There are fast travel locations through out the maps, but still, some of the map design really felt like it was trying to pad out the play time, even though I'm sure it was actually hiding textures loading. 

Combat gets tedious in the middle of the game. You're overpowered if you've been doing all the side quests, so there's not a huge threat of dying. But the enemies still take time to widdle down. Anytime I saw an open area coming up, I sort of shrugged and knew there would be a fight waiting for me. There were a lot of late missions that brought you through several sections of the map and I sort of rolled my eyes knowing I had a couple battles waiting. 

Toward the end, I just started sprinting past enemies until inevitably I'd run up against a story prompt that said I had to finish all the enemies. 

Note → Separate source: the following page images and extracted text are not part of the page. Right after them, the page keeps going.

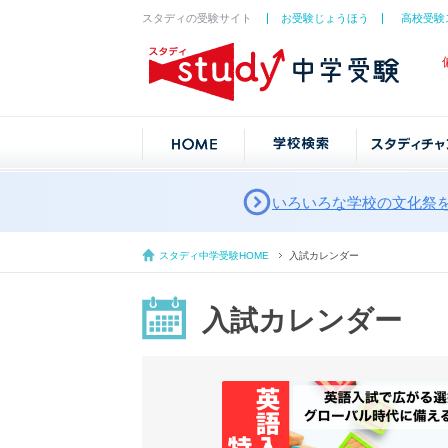
スタディの受験サイト
お受験じょうほう
高校受験
いろいろな学校の文化祭
スタディ中学受験HOME
入試カレンダー
入試カレンダー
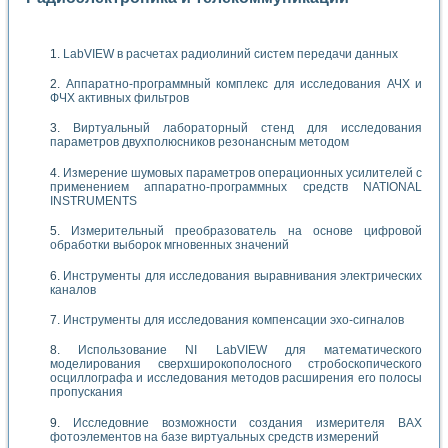
LabVIEW в расчетах радиолиний систем передачи данных
Аппаратно-программный комплекс для исследования АЧХ и
ФЧХ активных фильтров
Виртуальный лабораторный стенд для исследования
параметров двухполюсников резонансным методом
Измерение шумовых параметров операционных усилителей с
применением аппаратно-программных средств NATIONAL
INSTRUMENTS
Измерительный преобразователь на основе цифровой
обработки выборок мгновенных значений
Инструменты для исследования выравнивания электрических
каналов
Инструменты для исследования компенсации эхо-сигналов
Использование NI LabVIEW для математического
моделирования сверхширокополосного стробоскопического
осциллографа и исследования методов расширения его полосы
пропускания
Исследовние возможности создания измерителя ВАХ
фотоэлементов на базе виртуальных средств измерений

The dragons are meant to be epic fights (and they should be, they are dragons) but instead they became arrow sponges. You work their shield down, their life down. They get in a few cheap shots. You knock them over, get in your cheap shots. Then they fly off to some piece of set that is too far for you to continue hammering them, spawn in lesser enemies, and refill their shield. 

I killed most of the dragons, but I was at the end of the game, had one side quest that called for me to kill a dragon, (I'm usually a 100% kind of person in these games) I just skipped it. 

Ending rocks. It's one of those very satisfying endings where you feel like all loose ends are tied up, you get to see all these characters you've been adventuring with doing cool shit. The epicness of the end isn't hamstrung by a bullet sponge end boss. You just felt very powerful and cool. By the time the credits rolled, I think I added another star onto my review. 

Overall, I give Dragon Age: The Veilgaurd a solid 7.5/10.